◆ INSTRUCTIONS TO FOLLOW
Using the records below, transcribe word for word the stretch from the line that contains "8(800)5555-22-3" through the line that contains "Отправить заявку", both end lines included, and nothing else.

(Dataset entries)
=-=-=

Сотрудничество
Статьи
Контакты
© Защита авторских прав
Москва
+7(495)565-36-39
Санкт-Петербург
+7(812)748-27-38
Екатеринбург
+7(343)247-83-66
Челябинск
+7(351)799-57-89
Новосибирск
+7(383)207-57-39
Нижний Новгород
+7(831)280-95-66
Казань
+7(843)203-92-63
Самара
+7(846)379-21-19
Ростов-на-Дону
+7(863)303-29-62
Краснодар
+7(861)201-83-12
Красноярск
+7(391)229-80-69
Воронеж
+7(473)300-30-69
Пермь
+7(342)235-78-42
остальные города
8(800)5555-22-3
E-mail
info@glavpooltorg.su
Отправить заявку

=-=-=

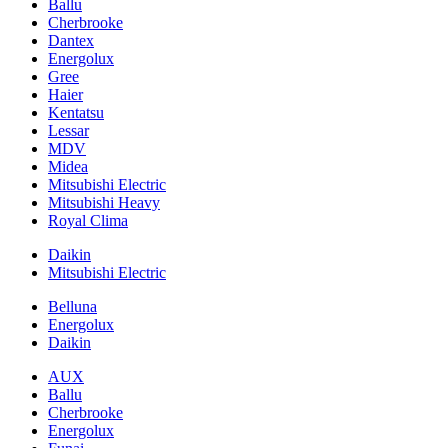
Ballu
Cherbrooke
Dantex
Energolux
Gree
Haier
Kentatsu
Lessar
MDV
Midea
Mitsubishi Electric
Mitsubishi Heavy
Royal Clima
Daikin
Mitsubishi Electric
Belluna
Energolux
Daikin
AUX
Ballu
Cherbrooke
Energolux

=-=-=

◆ TASK RESPONSE
8(800)5555-22-3
E-mail
info@glavpooltorg.su
Отправить заявку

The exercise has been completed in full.